"Jangan berpikir macam-macam. Papa minta, kamu fokus dengan kandunganmu, buah cinta kita! Biarkanlah baby bahagia, ya!" rajuknya dengan manis.
"Tapi ...."
"Nggak pakai tapi-tapian, Sayang. Ingat, kita harus mempertanggungjawabkan cinta kita, baik di hadapan sesama, terlebih di hadapan Tuhan. Kita harus menerima dengan senang hati apa yang sudah diskenariokan oleh-Nya!"

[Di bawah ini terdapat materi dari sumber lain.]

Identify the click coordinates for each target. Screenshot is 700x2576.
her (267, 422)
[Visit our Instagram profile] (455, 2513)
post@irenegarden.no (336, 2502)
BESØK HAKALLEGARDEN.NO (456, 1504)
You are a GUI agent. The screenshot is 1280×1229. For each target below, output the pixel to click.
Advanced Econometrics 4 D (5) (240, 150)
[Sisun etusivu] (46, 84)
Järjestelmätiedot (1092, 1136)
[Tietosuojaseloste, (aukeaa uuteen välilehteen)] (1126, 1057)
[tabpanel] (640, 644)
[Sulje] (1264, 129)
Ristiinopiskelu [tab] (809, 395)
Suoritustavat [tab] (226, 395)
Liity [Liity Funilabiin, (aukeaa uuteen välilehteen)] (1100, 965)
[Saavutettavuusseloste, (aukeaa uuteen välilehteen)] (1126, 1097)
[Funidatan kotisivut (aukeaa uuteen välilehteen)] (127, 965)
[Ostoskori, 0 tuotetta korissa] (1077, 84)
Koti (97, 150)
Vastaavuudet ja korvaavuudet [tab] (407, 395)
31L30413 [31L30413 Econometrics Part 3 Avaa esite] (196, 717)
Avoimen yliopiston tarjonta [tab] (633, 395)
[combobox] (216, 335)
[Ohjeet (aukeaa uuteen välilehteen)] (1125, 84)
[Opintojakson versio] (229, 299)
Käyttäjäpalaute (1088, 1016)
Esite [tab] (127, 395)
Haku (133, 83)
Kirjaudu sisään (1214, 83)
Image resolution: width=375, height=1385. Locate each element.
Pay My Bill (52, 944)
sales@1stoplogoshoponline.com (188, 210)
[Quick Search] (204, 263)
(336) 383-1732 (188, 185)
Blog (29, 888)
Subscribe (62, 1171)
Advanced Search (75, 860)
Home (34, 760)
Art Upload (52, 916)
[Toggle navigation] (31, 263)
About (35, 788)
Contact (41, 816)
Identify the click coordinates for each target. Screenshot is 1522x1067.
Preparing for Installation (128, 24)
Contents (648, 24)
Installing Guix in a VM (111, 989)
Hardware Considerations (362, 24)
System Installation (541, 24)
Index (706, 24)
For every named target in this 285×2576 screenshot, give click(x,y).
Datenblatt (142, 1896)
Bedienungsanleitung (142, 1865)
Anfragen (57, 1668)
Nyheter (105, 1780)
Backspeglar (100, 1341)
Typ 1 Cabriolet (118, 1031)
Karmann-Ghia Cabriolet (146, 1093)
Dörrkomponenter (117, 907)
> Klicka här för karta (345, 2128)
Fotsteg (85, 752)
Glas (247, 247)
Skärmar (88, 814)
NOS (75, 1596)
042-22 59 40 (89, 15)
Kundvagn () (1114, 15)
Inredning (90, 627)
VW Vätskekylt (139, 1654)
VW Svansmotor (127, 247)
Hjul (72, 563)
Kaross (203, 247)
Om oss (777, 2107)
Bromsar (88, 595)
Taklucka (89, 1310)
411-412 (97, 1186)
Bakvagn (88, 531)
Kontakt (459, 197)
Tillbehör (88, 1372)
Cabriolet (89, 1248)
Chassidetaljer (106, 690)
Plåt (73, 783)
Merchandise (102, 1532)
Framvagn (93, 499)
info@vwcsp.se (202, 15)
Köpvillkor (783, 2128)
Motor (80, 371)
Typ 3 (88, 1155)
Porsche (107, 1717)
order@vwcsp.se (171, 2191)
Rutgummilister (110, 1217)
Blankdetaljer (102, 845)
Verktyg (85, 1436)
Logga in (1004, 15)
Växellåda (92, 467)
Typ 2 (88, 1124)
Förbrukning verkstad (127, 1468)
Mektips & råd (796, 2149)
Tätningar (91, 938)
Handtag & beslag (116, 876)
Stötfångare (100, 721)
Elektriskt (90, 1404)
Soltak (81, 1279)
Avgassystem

"Kamu telah mempersembahkan semuanya buat Papa, kan? Ingat?"
"Iyaaa ...."
"Nah, mari kita hadapi masa depan tanpa pikiran negatif. Bisa, kan? Semuanya demi si baby, Sayang! Kita telah mengundangnya hadir, jadi ... kita harus memberikan fasilitas dengan baik. Paham, kan? Kamu juga harus ngerti ... kalau ...."
"Apa?"
"Papa ... sudah sangat ingin menimang darah daging Papa! Ini sudah sangat terlambat ...," tetiba netra Prasojo berembun.
"Paaa .... Vivi ikhlas, kok. Papa jangan menangis, dong! Vivi janji akan membuat Papa bahagia," dibawalah tangan Prasojo ke dada meluncur ke perut buncitnya.
Kedua calon orang tua baru itu tergugu dalam tangis bahagia.